Incorporate Fiber-Rich Vegetables
Add vegetables like broccoli, bell peppers, or snap peas to your teriyaki dish. The fiber content can help slow down the absorption of sugar into your bloodstream.
Use a Low-Sugar Teriyaki Sauce
Select a teriyaki sauce that is low in sugar, or make your own using reduced amounts of sugar or a sugar substitute like stevia.
Portion Control
Be mindful of the portion size of the teriyaki chicken or turkey.

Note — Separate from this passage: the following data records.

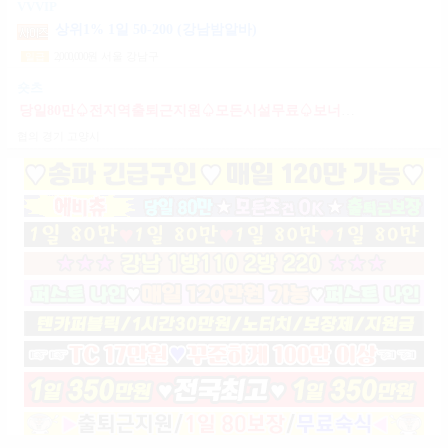
VVVIP
상위1% 1일 50-200 (강남밤알바)
2,000,000
원
서울 강남구
일급
숏츠
당일80만♤전지역출퇴근지원♤모든시설무료♤보너스제도(유흥알바)
협의
경기 고양시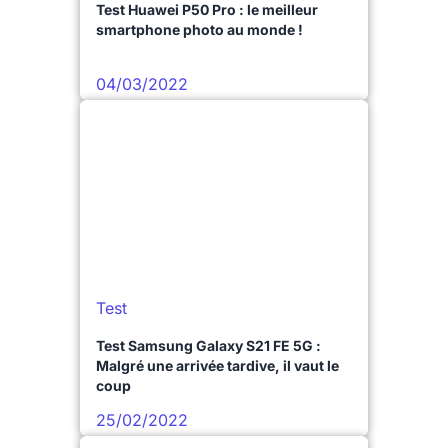
Test Huawei P50 Pro : le meilleur
smartphone photo au monde !
04/03/2022
Test
Test Samsung Galaxy S21 FE 5G :
Malgré une arrivée tardive, il vaut le
coup
25/02/2022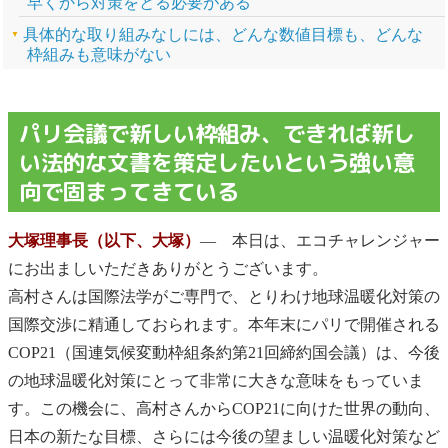
早くから対策をとる必要がある
具体的な取り組みなしには、どんな数値目標も、どんな
枠組みも意味がない
パリ会議で新しい枠組み、できれば新し
い法的な文書を策定したいという強い意
向で固まってきている
大塚理事長（以下、大塚）
― 本日は、エコチャレンジャー
にお出ましいただきありがとうございます。
高村さんは国際法学がご専門で、とりわけ地球温暖化対策の
国際交渉に精通しておられます。本年末にパリで開催される
COP21（国連気候変動枠組条約第21回締約国会議）は、今後
の地球温暖化対策にとって非常に大きな意味をもっていま
す。この機会に、高村さんからCOP21に向けた世界の動向、
日本の新たな目標、さらには今後の望ましい温暖化対策など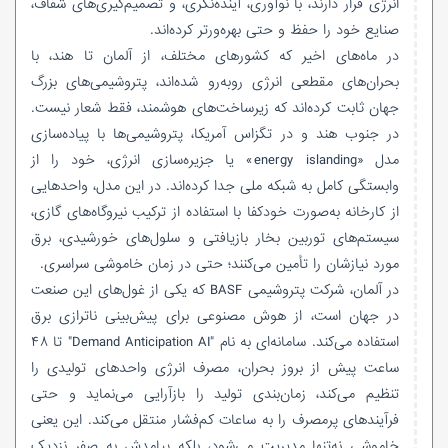
انرژی قرار دارند، با نوآوری، آینده‌نگری، و تصمیم‌گیری‌های شفاف،
صنایع خود را حفظ و حتی بهره‌ورتر کرده‌اند.
در ماه‌های اخیر که کشورهای مختلف، از آلمان تا هند، با
بحران‌های مقطعی انرژی روبه‌رو شده‌اند، پتروشیمی‌های بزرگ
جهان ثابت کرده‌اند که زیرساخت‌های هوشمند، فقط شعار نیست.
در جنوب هند و در تگزاس آمریکا، پتروشیمی‌ها با پیاده‌سازی
مدل «energy islanding» یا جزیره‌سازی انرژی، خود را از
وابستگی کامل به شبکه ملی جدا کرده‌اند. در این مدل، واحدهایی
از کارخانه به‌صورت خودکفا با استفاده از ترکیب نیروگاه‌های گازی،
سیستم‌های توربین بخار بازیافتی و سلول‌های خورشیدی، برق
مورد نیازشان را تأمین می‌کنند؛ حتی در زمان خاموشی سراسری.
در آلمان، شرکت پتروشیمی BASF که یکی از غول‌های این صنعت
در جهان است، از هوش مصنوعی برای پیش‌بینی ناترازی برق
استفاده می‌کند. سامانه‌ای به نام "Demand Anticipation AI" تا ۴۸
ساعت پیش از بروز بحران، مصرف انرژی واحدهای تولیدی را
تنظیم می‌کند، زمان‌بندی تولید را بازآرایی می‌نماید و حتی
فرآیندهای پرمصرف را به ساعات کم‌فشار منتقل می‌کند. این یعنی
خاموشی نه‌تنها مدیریت می‌شود، بلکه پیامدش به صفر نزدیک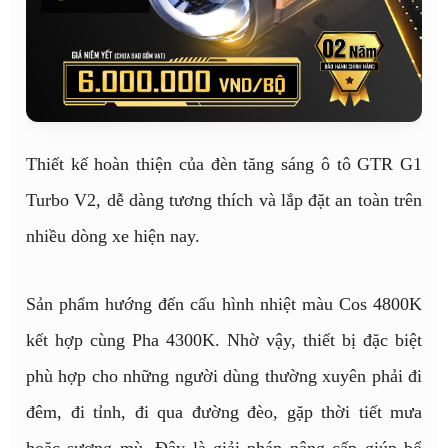
Thiết kế hoàn thiện của đèn tăng sáng ô tô GTR G1
Turbo V2, dễ dàng tương thích và lắp đặt an toàn trên
nhiều dòng xe hiện nay.
Sản phẩm hướng đến cấu hình nhiệt màu Cos 4800K
kết hợp cùng Pha 4300K. Nhờ vậy, thiết bị đặc biệt
phù hợp cho những người dùng thường xuyên phải đi
đêm, đi tỉnh, đi qua đường đèo, gặp thời tiết mưa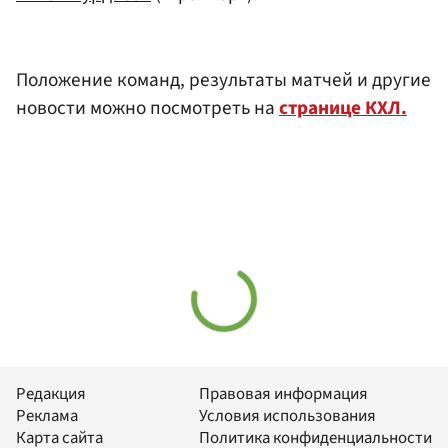
Положение команд, результаты матчей и другие
новости можно посмотреть на
странице КХЛ.
Редакция
Правовая информация
Реклама
Условия использования
Карта сайта
Политика конфиденциальности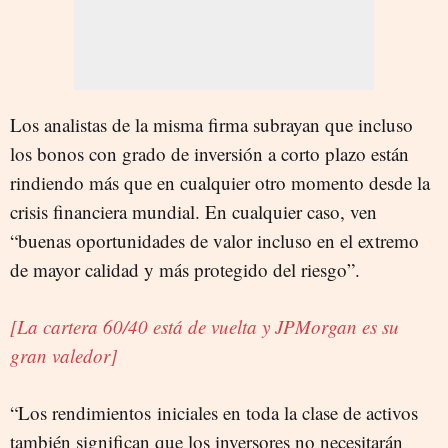
Los analistas de la misma firma subrayan que incluso
los bonos con grado de inversión a corto plazo están
rindiendo más que en cualquier otro momento desde la
crisis financiera mundial. En cualquier caso, ven
“buenas oportunidades de valor incluso en el extremo
de mayor calidad y más protegido del riesgo”.
[La cartera 60/40 está de vuelta y JPMorgan es su
gran valedor]
“Los rendimientos iniciales en toda la clase de activos
también significan que los inversores no necesitarán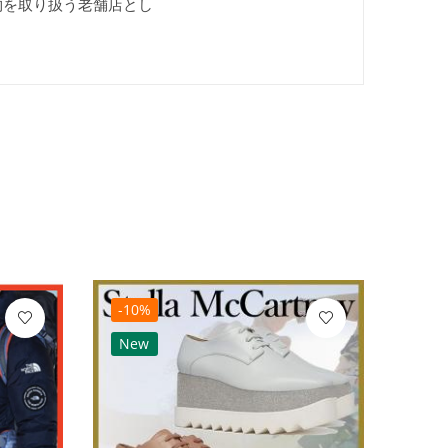
偽物を取り扱う老舗店とし
-10%
-10
New
Ne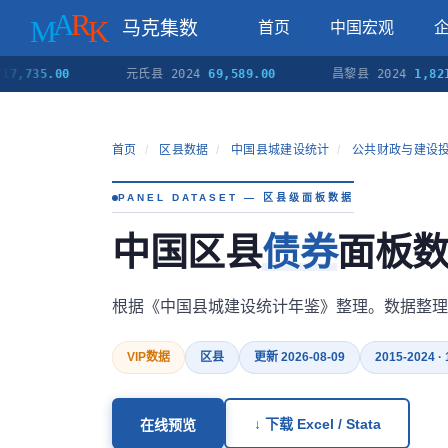
马克集数
首页
中国宏观
5.00
元氏县 2024
69,589.00
昌黎县 2024
1,821.00
首页
/
区县数据
/
中国县城建设统计
/
公共财政与建设
PANEL DATASET — 区县级面板数据
中国区县
债券
面板数据
根据《中国县城建设统计年鉴》整理。数据整理
VIP数据
区县
更新 2026-08-09
2015-2024 ·
↓ 下载 Excel / Stata
在线预览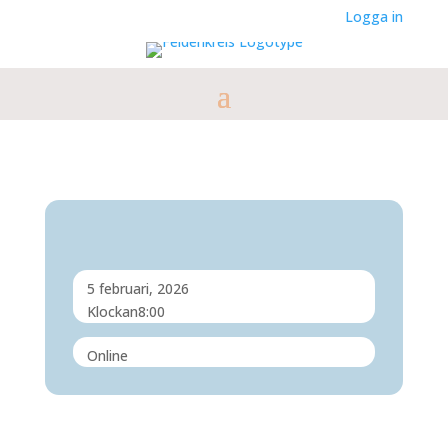
Logga in
5 februari, 2026
Klockan
8:00
Online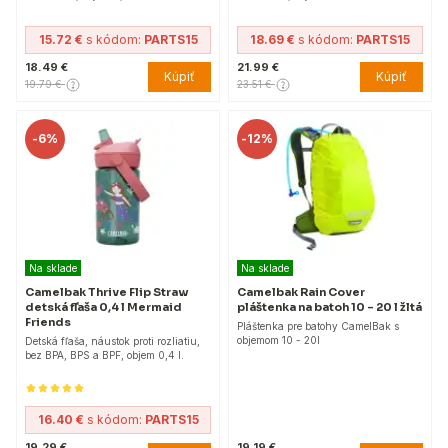
15.72 €
s kódom:
PARTS15
18.69 €
s kódom:
PARTS15
18.49 €
21.99 €
Kúpiť
Kúpiť
19.79 €
23.51 €
-
6%
-
12%
Na sklade
Na sklade
Camelbak Thrive Flip Straw
Camelbak Rain Cover
detská fľaša 0,4 l Mermaid
pláštenka na batoh 10 - 20 l žltá
Friends
Pláštenka pre batohy CamelBak s
objemom 10 - 20l
Detská fľaša, náustok proti rozliatiu,
bez BPA, BPS a BPF, objem 0,4 l.
16.40 €
s kódom:
PARTS15
19.29 €
19.19 €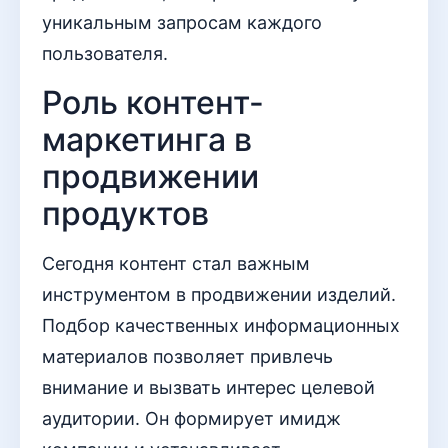
уникальным запросам каждого
пользователя.
Роль контент-
маркетинга в
продвижении
продуктов
Сегодня контент стал важным
инструментом в продвижении изделий.
Подбор качественных информационных
материалов позволяет привлечь
внимание и вызвать интерес целевой
аудитории. Он формирует имидж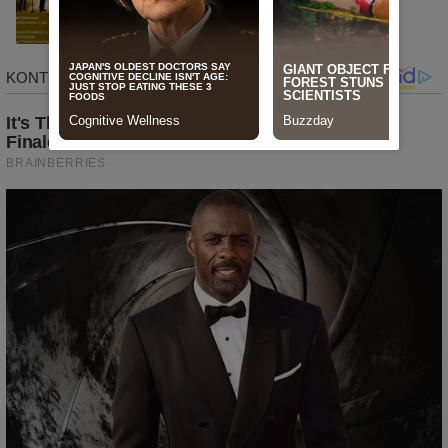
Masyarakat
News
Agustus 20, 2025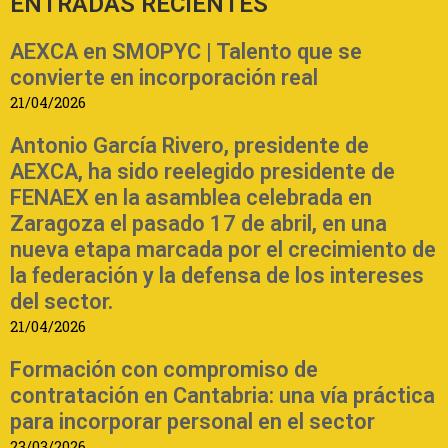
ENTRADAS RECIENTES
AEXCA en SMOPYC | Talento que se
convierte en incorporación real
21/04/2026
Antonio García Rivero, presidente de
AEXCA, ha sido reelegido presidente de
FENAEX en la asamblea celebrada en
Zaragoza el pasado 17 de abril, en una
nueva etapa marcada por el crecimiento de
la federación y la defensa de los intereses
del sector.
21/04/2026
Formación con compromiso de
contratación en Cantabria: una vía práctica
para incorporar personal en el sector
23/03/2026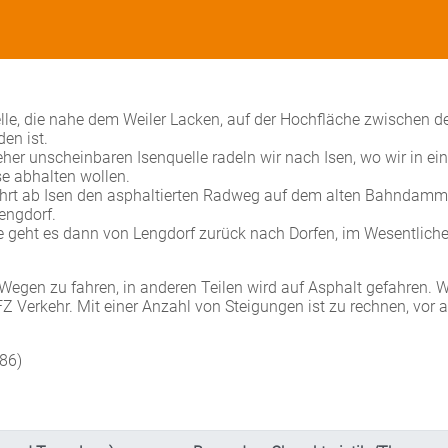
elle, die nahe dem Weiler Lacken, auf der Hochfläche zwischen d
en ist.
er unscheinbaren Isenquelle radeln wir nach Isen, wo wir in ein
se abhalten wollen.
ahrt ab Isen den asphaltierten Radweg auf dem alten Bahndamm
engdorf.
e geht es dann von Lengdorf zurück nach Dorfen, im Wesentliche
n Wegen zu fahren, in anderen Teilen wird auf Asphalt gefahren. W
 Verkehr. Mit einer Anzahl von Steigungen ist zu rechnen, vor 
 86)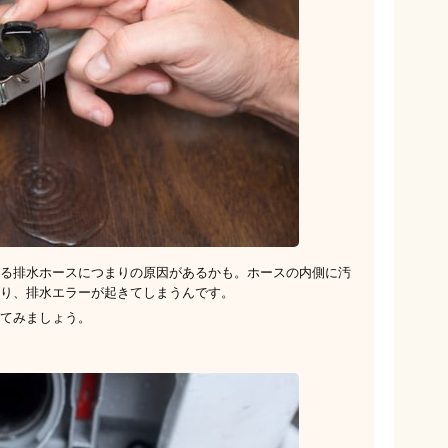
る排水ホースにつまりの原因があるかも。ホースの内側に汚
り、排水エラーが起きてしまうんです。
てみましょう。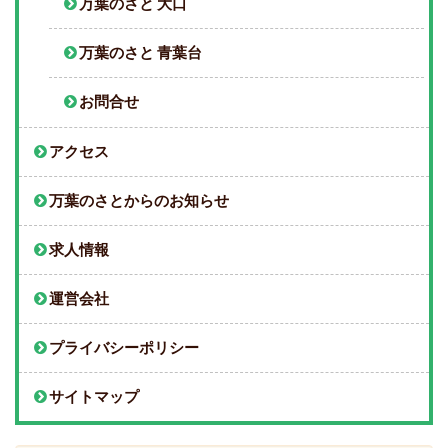
万葉のさと 大口
万葉のさと 青葉台
お問合せ
アクセス
万葉のさとからのお知らせ
求人情報
運営会社
プライバシーポリシー
サイトマップ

Smaller portions can help manage glucose levels more effectively.
Add Healthy Fats
Include a source of healthy fats, such as avocado slices or a sprinkle of sesame seeds, to help slow the digestion and absorption of carbohydrates.
Stay Hydrated
Drink plenty of water with your meal to help your body process the meal more efficiently and prevent dehydration, which can impact blood sugar levels.
Exercise Post-Meal
Engage in light physical activity such as a walk after your meal to help lower blood sugar levels by promoting better glucose uptake by your muscles.
Monitor Cooking Methods
Grill or bake the chicken or turkey rather than frying it to avoid excess fats that can affect insulin sensitivity.
Introduce Protein-Rich Sides
Pair your meal with a protein-rich side, such as a small serving of tofu or a hard-boiled egg, to help balance blood sugar levels.
Regular Monitoring
Keep track of your blood sugar levels after eating teriyaki dishes to understand how your body responds and adjust your meal components accordingly.